Use a subdomain of an existing, registered domain name, and pick one that's not going to be used externally. For example, if I were to incorporate and register the hopelessn00b.com domain, my internal AD forest should be named internal.hopelessn00b.com or ad.hopelessn00b.com or corp.hopelessn00b.com.

There are overwhelmingly compelling reasons to avoid using "fake" tlds or single-label domain names, but I'm having a hard time finding similarly compelling reasons to avoid using the root domain (hopelessn00b.com) as my domain name and use a subdomain such as corp.hopelessn00b.com instead. Really, the only justification I can seem to find is that accessing the external website from internal requires an A name DNS record and typing www. in front of the website name in a browser, which is pretty "meh" as far as problems go.
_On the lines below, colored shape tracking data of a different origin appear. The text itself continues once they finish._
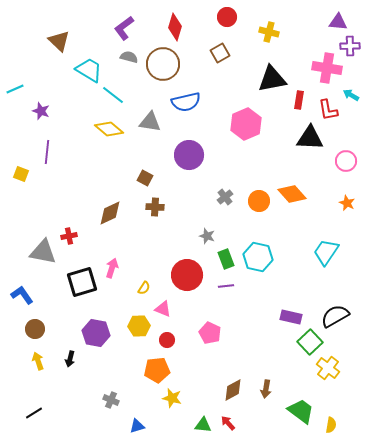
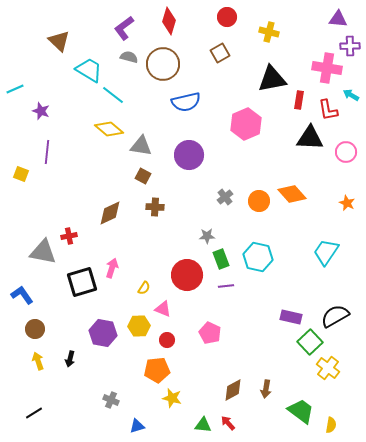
purple triangle at (338, 22): moved 3 px up
red diamond at (175, 27): moved 6 px left, 6 px up
gray triangle at (150, 122): moved 9 px left, 24 px down
pink circle at (346, 161): moved 9 px up
brown square at (145, 178): moved 2 px left, 2 px up
gray star at (207, 236): rotated 21 degrees counterclockwise
green rectangle at (226, 259): moved 5 px left
purple hexagon at (96, 333): moved 7 px right
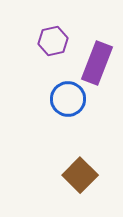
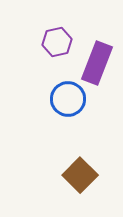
purple hexagon: moved 4 px right, 1 px down
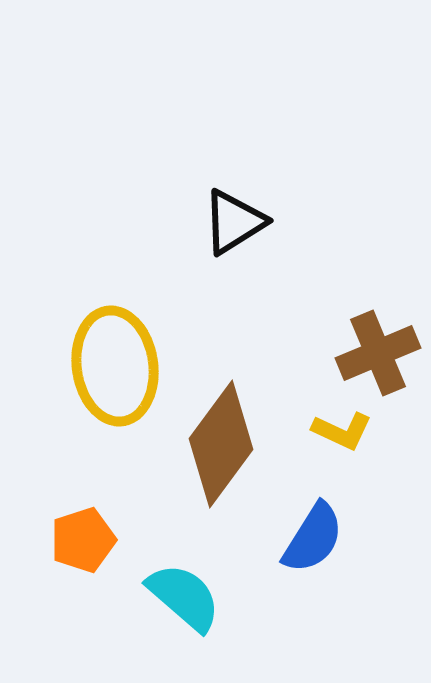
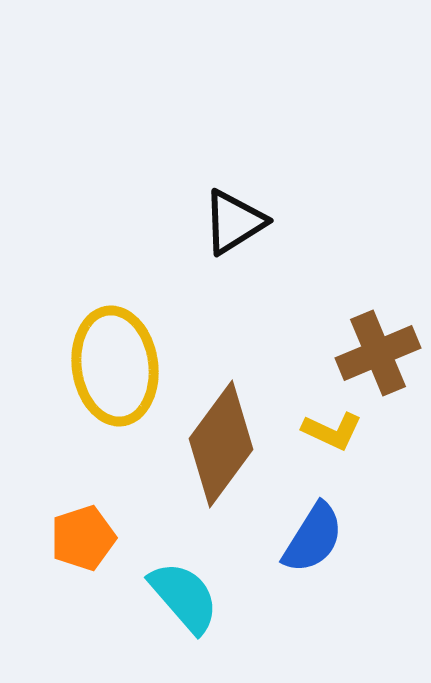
yellow L-shape: moved 10 px left
orange pentagon: moved 2 px up
cyan semicircle: rotated 8 degrees clockwise
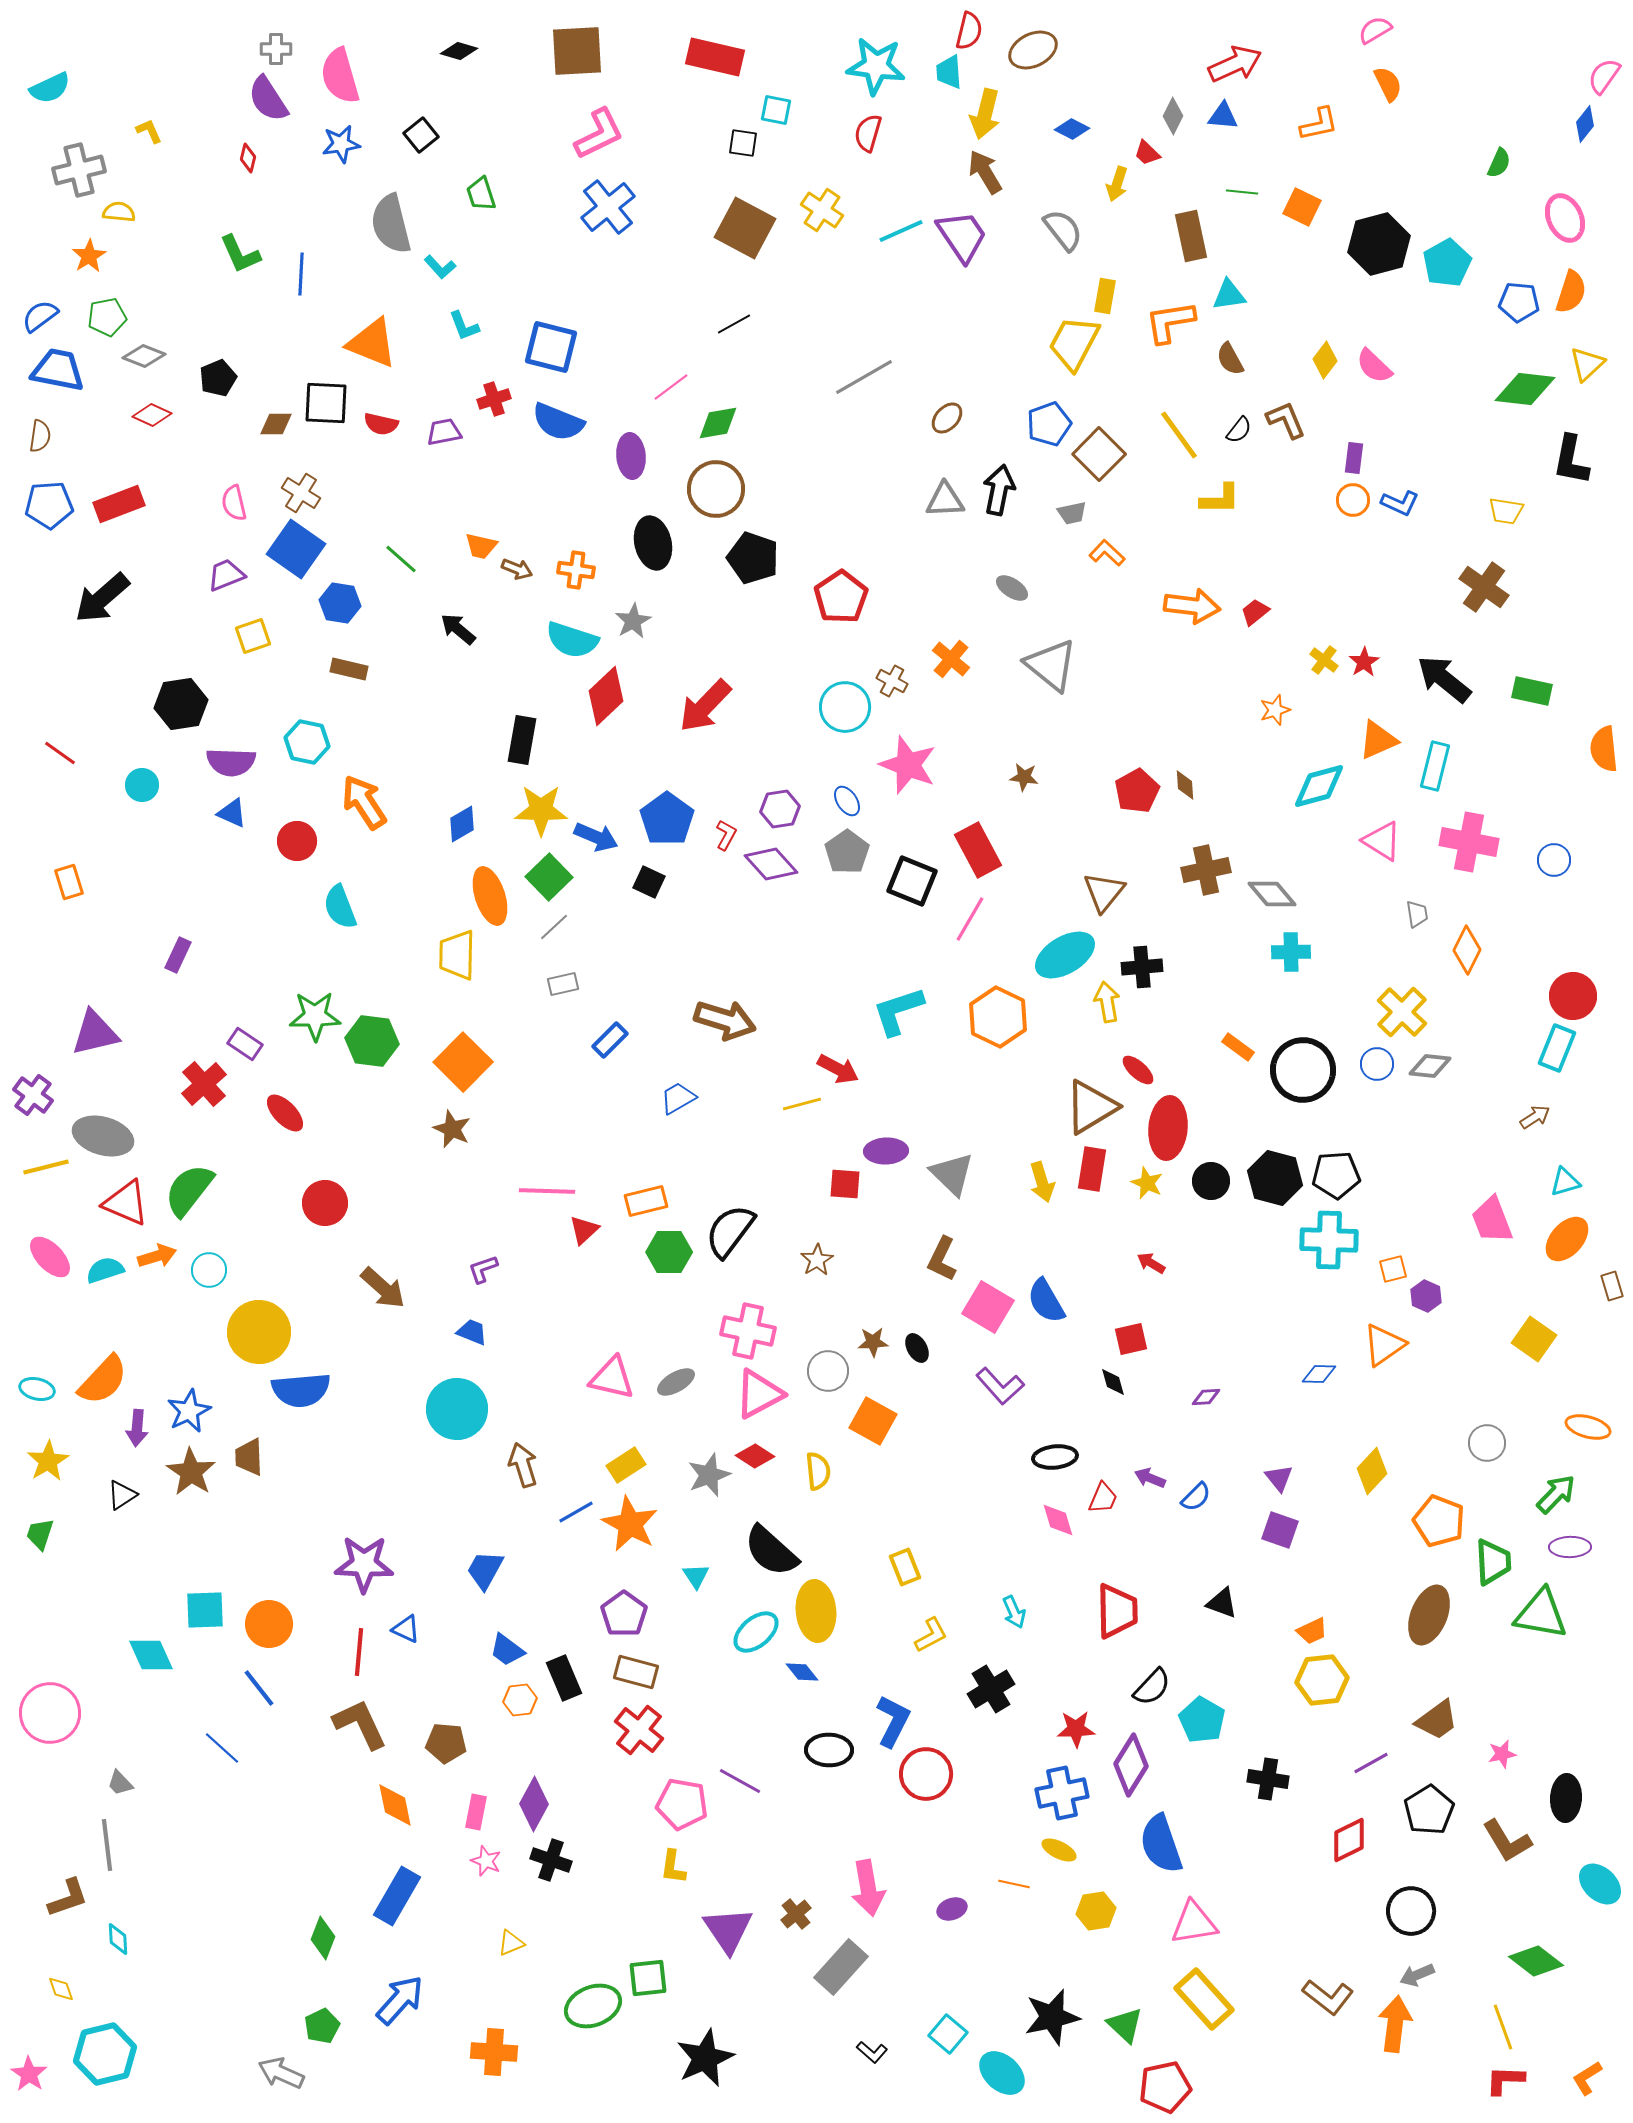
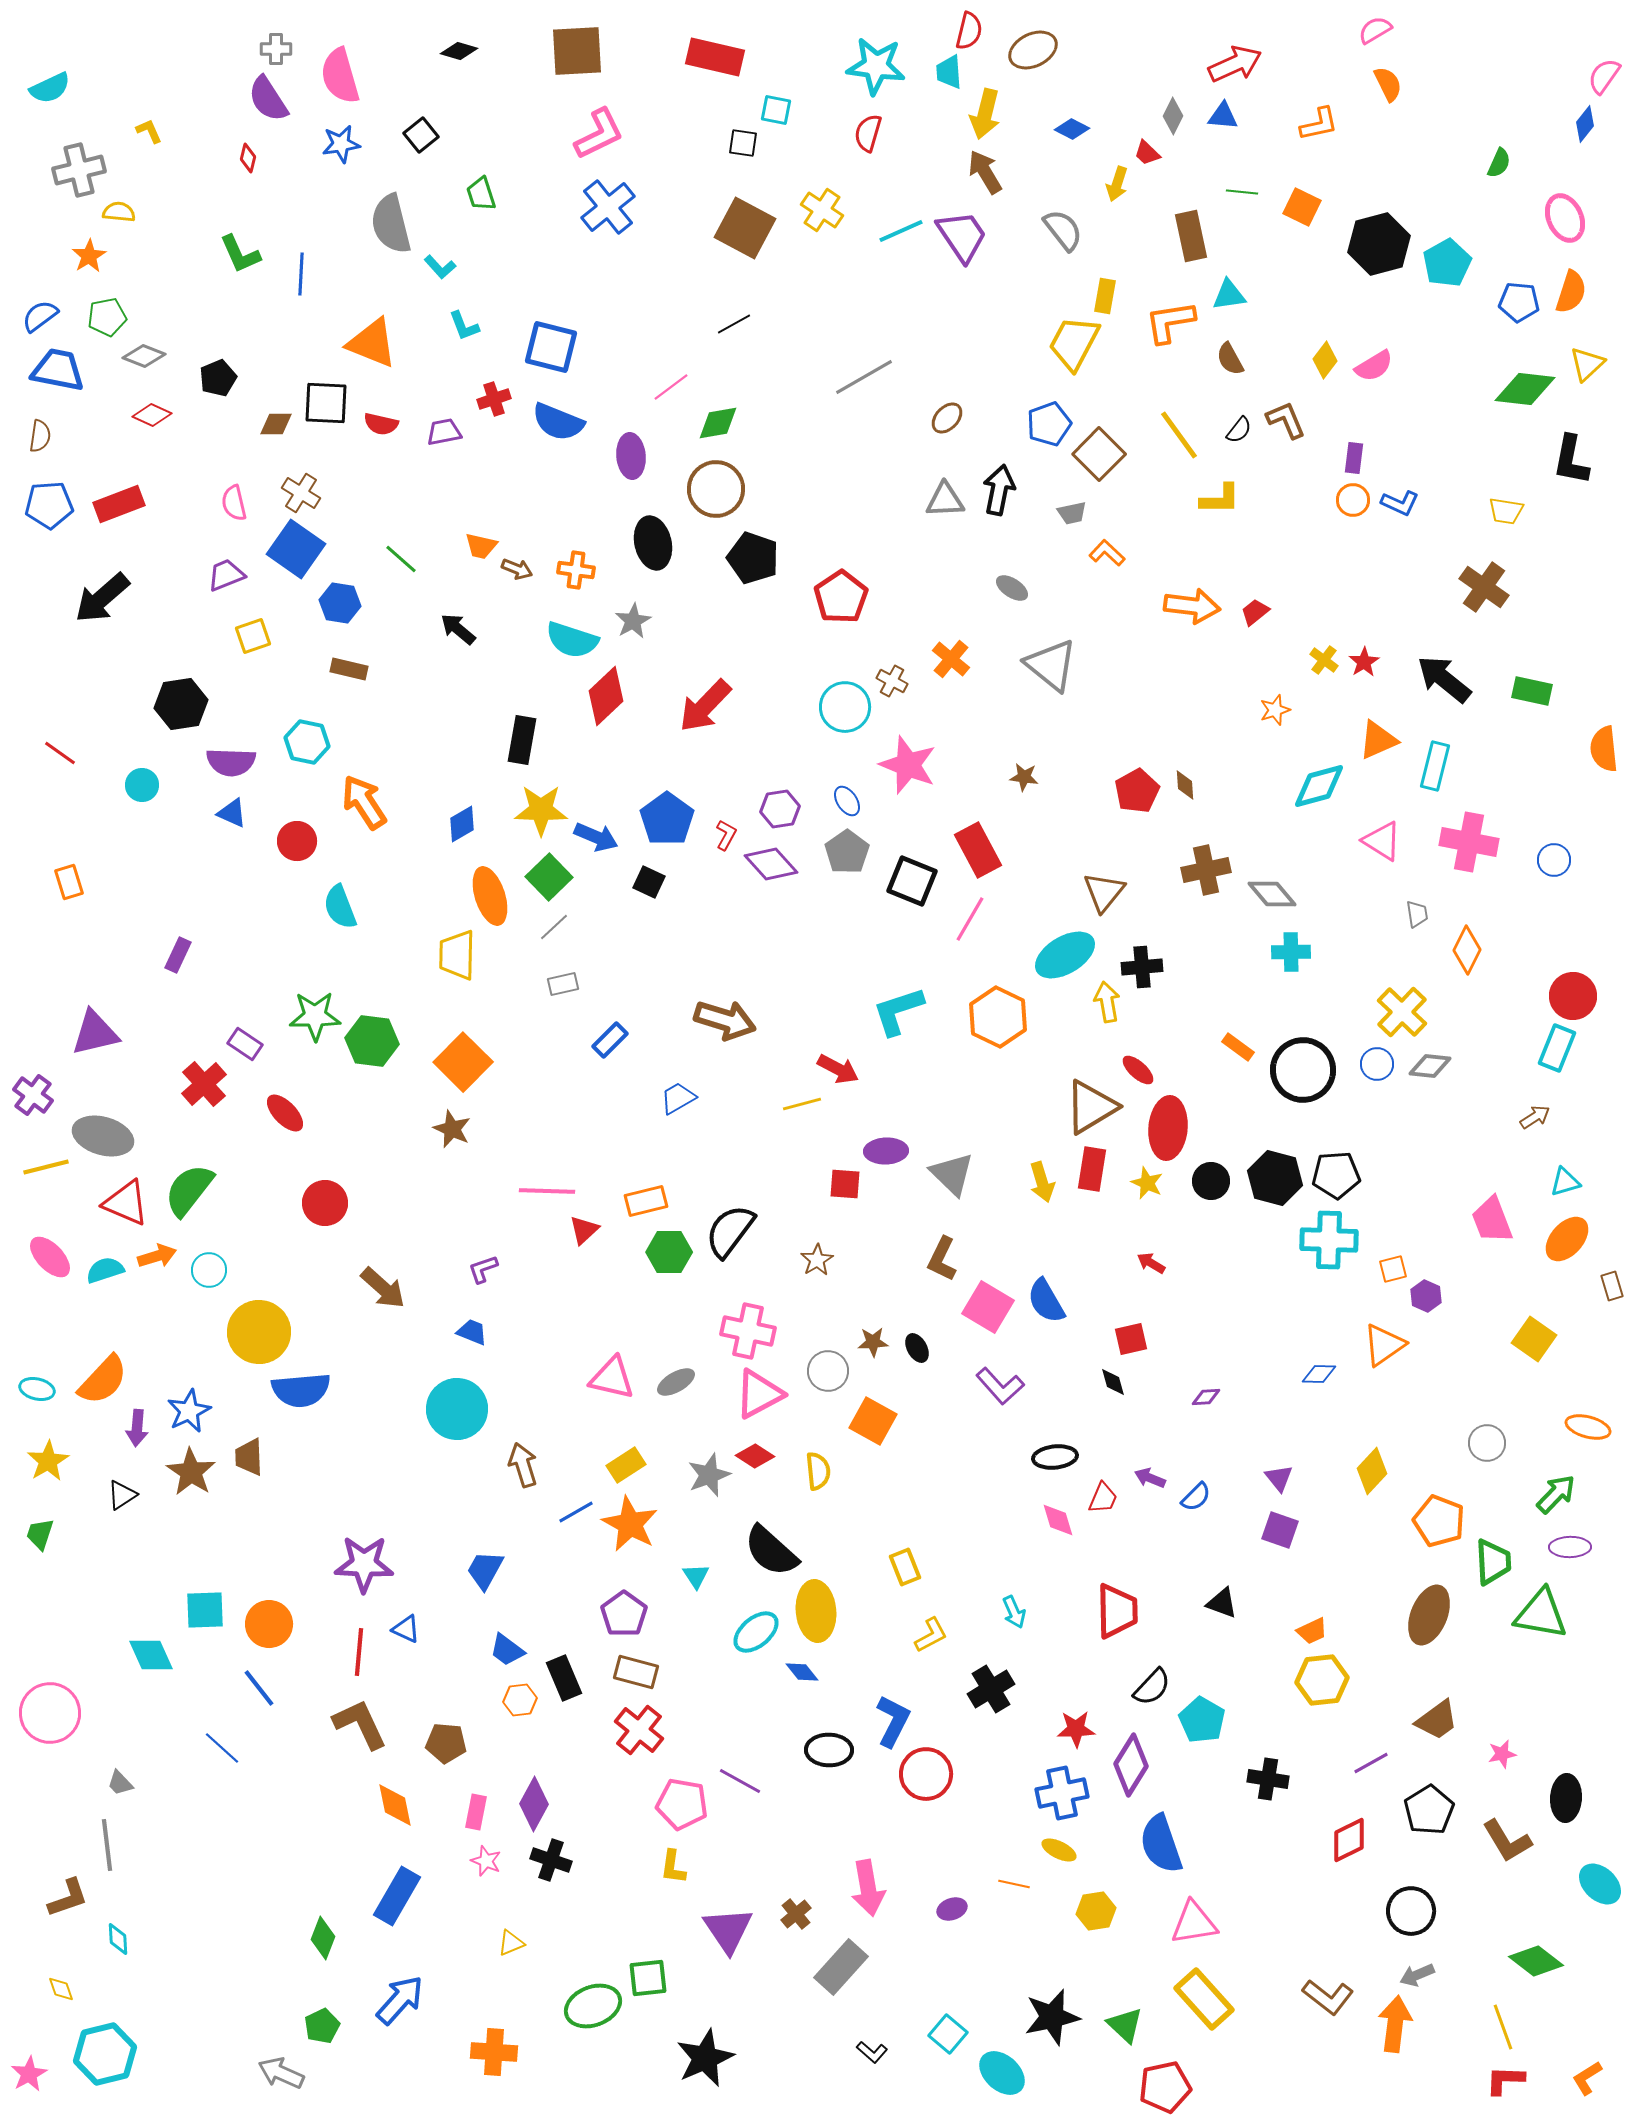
pink semicircle at (1374, 366): rotated 75 degrees counterclockwise
pink star at (29, 2074): rotated 9 degrees clockwise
So, what am I missing? Why is it so much better to use ad.hopelessn00b.com as my Active Directory forest name over hopelessn00b.com?

Just for the record, it's really my employer that needs convincing - the boss man is back-peddling, and after giving me the go ahead to create a new AD forest named corp.hopelessn00b'semployer.com for our internal network, he's wanting to stick with an AD forest named hopelessn00b'semployer.com (the same as our externally registered domain). I'm hoping that I can get some compelling reason or reasons that the best practice is the better option, so I can convince him of that... because it seems easier than rage quitting and/or finding a new job, at least for the moment. Right now, "Microsoft best practices" and internally accessing the public website for our company don't seem to be cutting it, and I'm really, really, really hoping someone here has something more convincing.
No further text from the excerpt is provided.